Thursday, October 17, 2019

Bar Soap

It's a body-wash era,
This modern world is.
So,
I know,
It's old-fashioned,
But to me,
There's nothing,
Really,
Quite like a fresh,
New bar of soap,
Representing cleanliness,
Beginnings,
Second-chances,
Not to mention hygiene.

A fragrant,
(Though unscented),
Bar of soap,
Recently unboxed,
Birthed deliberately from cardboard,
Reliably waiting,
Shower silent,
In the morning darkness,
Is a revelation.

That is,
Of course,
If,
(And it is a questionable if),
You have taken the time to replenish,
Previously,
Over the course of spouse-away days,
With no one to go and retrieve.

Each morning,
In bleary-eyed suffering,
Showers of soap scraps,
Tiny slippery slivers,
So difficult to hold onto,
Turning the act of cleaning up into a weird,
And frustrating,
Game of hide and seek.

So,
There you are,
Blindly rinsing shampooed hair,
Reaching across the gulf,
In the black rain of a pre-dawn shower,
Suddenly recalling the dire suds condition,
The leave-it-for-later lather roulette,
In short:
The self-imposed lack of soap.

And you are stuck,
Wondering if you've let yourself down,
Contemplating the whole,
Shut the shower off,
Half dry yourself then scoot,
Feet on towel,
Totally exposed,
Across bathroom to cupboard,
To negotiate cellophane and damp cardboard,
Then shuffle back to shower,
Freezing,
Facing a future of soggy,
Disappointing,
Already-damp-towel,
Only to have fingers find that you,
Have indeed,
(Thank the Almighty!),
Remembered.

10-17-19

Tuesday, October 15, 2019

Thursday, October 10, 2019

Upon the Shelves in the Warehouse of My Mind

I believe that if you don't have anything nice to say...

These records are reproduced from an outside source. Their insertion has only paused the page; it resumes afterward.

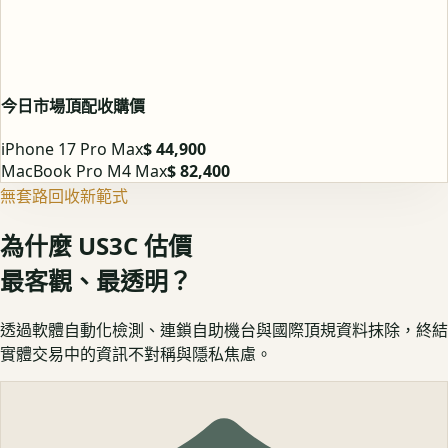
今日市場頂配收購價
iPhone 17 Pro Max
$ 44,900
MacBook Pro M4 Max
$ 82,400
無套路回收新範式
為什麼 US3C 估價
最客觀、最透明？
透過軟體自動化檢測、連鎖自助機台與國際頂規資料抹除，終結
實體交易中的資訊不對稱與隱私焦慮。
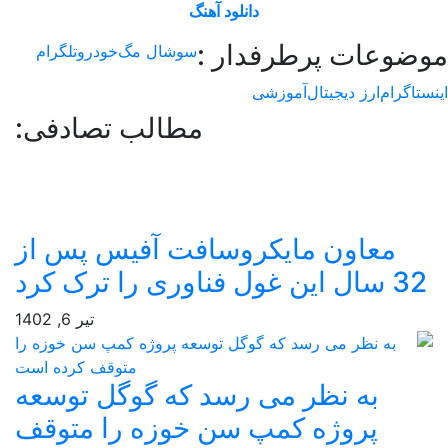
دانلود آهنگ
وعات پرطرفدار :
سوشال مگ
خودرو
تلگرام
اگرام
ارز دیجیتال
آموزشی
مطالب تصادفی:
معاون مایکروسافت آفیس پس از
ن غول فناوری را ترک کرد
تیر 6, 1402
به نظر می رسد که گوگل توسعه
پروژه کمپ سن خوزه را متوقف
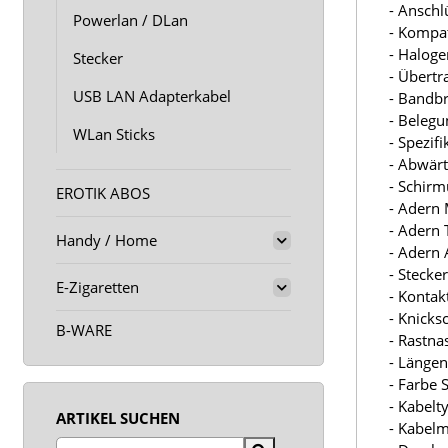
- Anschl
Powerlan / DLan
- Kompa
- Haloge
Stecker
- Übertr
USB LAN Adapterkabel
- Bandbr
- Belegu
WLan Sticks
- Spezifi
- Abwärt
- Schirm
EROTIK ABOS
- Adern 
- Adern T
Handy / Home
- Adern A
- Stecke
E-Zigaretten
- Kontak
- Knicksc
B-WARE
- Rastna
- Längen
- Farbe 
- Kabelt
ARTIKEL SUCHEN
- Kabelm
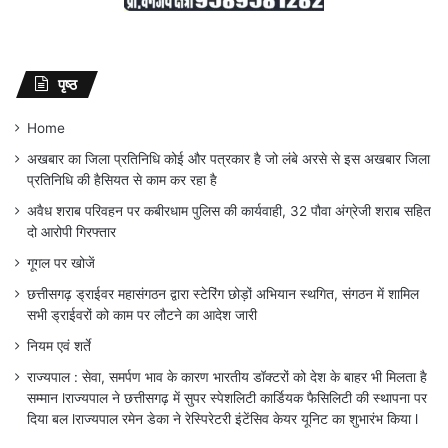
पृष्ठ
Home
अखबार का जिला प्रतिनिधि कोई और पत्रकार है जो लंबे अरसे से इस अखबार जिला
प्रतिनिधि की हैसियत से काम कर रहा है
अवैध शराब परिवहन पर कबीरधाम पुलिस की कार्यवाही, 32 पौवा अंग्रेजी शराब सहित
दो आरोपी गिरफ्तार
गूगल पर खोजें
छत्तीसगढ़ ड्राईवर महासंगठन द्वारा स्टेरिंग छोड़ों अभियान स्थगित, संगठन में शामिल
सभी ड्राईवरों को काम पर लौटने का आदेश जारी
नियम एवं शर्ते
राज्यपाल : सेवा, समर्पण भाव के कारण भारतीय डॉक्टरों को देश के बाहर भी मिलता है
सम्मान lराज्यपाल ने छत्तीसगढ़ में सुपर स्पेशलिटी कार्डियक फैसिलिटी की स्थापना पर
दिया बल lराज्यपाल रमेन डेका ने रेस्पिरेटरी इंटेंसिव केयर यूनिट का शुभारंभ किया l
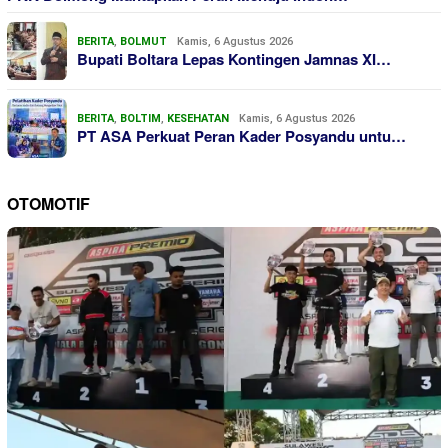
BERITA
,
BOLMUT
Kamis, 6 Agustus 2026
Bupati Boltara Lepas Kontingen Jamnas XI…
BERITA
,
BOLTIM
,
KESEHATAN
Kamis, 6 Agustus 2026
PT ASA Perkuat Peran Kader Posyandu untu…
OTOMOTIF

I believe you shouldn't interfere in the lives of others.
I believe that you should mostly mind your own business.
I believe that if what you're doing works for you then you should just go on and do it.
I believe that we too often worry about what others may think.

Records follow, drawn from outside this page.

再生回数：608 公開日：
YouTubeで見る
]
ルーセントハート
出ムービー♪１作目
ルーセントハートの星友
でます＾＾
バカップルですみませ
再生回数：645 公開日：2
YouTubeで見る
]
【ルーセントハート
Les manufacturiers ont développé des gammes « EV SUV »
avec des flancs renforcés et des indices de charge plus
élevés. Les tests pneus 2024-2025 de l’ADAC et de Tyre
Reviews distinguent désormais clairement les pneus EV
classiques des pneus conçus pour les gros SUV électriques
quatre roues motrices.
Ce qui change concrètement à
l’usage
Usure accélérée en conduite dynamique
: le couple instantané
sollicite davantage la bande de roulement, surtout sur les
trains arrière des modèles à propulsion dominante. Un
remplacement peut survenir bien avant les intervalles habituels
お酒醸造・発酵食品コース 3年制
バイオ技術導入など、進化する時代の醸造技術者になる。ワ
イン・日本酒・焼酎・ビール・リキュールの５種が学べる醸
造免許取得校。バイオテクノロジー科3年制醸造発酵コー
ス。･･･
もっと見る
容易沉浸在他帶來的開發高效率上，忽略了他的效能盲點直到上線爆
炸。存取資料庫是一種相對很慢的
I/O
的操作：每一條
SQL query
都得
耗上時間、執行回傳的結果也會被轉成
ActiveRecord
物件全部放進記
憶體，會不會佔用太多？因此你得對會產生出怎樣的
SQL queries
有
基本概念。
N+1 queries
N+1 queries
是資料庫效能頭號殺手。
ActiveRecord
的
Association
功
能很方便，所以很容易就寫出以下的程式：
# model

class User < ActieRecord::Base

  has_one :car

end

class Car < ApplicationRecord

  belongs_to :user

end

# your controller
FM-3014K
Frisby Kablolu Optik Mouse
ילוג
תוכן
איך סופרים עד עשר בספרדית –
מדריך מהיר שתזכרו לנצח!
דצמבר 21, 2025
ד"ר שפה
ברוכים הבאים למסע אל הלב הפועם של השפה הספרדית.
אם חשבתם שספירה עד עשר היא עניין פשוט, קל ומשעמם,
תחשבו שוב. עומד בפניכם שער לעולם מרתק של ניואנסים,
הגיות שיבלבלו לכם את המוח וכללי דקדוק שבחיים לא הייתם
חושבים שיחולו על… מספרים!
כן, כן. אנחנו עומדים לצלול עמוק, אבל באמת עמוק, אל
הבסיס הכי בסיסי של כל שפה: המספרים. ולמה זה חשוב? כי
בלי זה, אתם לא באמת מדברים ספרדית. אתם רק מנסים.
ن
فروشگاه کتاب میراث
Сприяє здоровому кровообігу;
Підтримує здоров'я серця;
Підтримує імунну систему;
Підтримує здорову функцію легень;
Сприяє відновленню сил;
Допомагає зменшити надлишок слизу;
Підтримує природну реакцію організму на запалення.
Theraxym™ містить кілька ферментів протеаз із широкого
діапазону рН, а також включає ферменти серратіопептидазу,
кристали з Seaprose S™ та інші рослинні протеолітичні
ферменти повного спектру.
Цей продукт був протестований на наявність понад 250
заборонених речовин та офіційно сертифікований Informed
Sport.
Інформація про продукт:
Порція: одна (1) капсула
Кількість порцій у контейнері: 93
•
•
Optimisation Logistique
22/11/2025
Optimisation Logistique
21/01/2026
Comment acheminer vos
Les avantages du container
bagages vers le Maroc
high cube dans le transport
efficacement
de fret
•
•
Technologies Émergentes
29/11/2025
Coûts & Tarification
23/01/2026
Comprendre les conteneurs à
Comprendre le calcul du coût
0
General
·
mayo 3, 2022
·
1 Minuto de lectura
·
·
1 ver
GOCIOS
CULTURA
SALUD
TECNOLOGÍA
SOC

I believe that on their deathbed no one will regret learning from their mistakes,
Or offending the neighbors,
Or staying up too late.

I believe that even if you don't like something,
Or disagree,
Or disapprove,
That you should still mind your own business.
Stay in your own lane,
If you will.

I believe reality is far stranger than fiction.
I believe you should believe what you want to believe,
Because it doesn't make any difference.
People will either agree with you,
Or they won't,
But I believe you can't worry about that.

I believe in truth.

I believe my opinion matters,
Sometimes,
But not always,
Actually,
Probably never,
Except to me.

I believe in justice.
I believe in right and wrong.

I believe in the good that resides inside us all,
Well,
In some people.
I believe most people are OK,
But some,
Hmm....

I believe that,
Sometimes,
You should keep your mouth shut.

I believe I forget that advice all the time.

I believe in the universal connectedness of humanity.
I believe we are stronger together.
I believe some people just don't get that.
I believe we have to help ourselves.
I believe you should lend a helping hand.

I believe we should not build our success upon the backs of others.

I believe hard work makes a difference.
I believe that sometimes hard work isn't enough.

I believe there is more than one way to do most things.
I believe some people are very particular about how things are done.
I believe that's called being obstinate.

I believe in honesty.
I believe in reckonings.

I believe your prayers are your own business,
As is who you love.

I believe age and experience are correlated,
But experience is not always dependent upon age.
I believe wisdom is achievable at any age.
I believe our society has a tendency to glorify youth,
Except when youth runs counter to established beliefs.
When that happens youth is viewed as being spoiled and ungrateful,
Misguided,
And under the influence of unsavory ideas.

I believe children are more capable than we give them credit for.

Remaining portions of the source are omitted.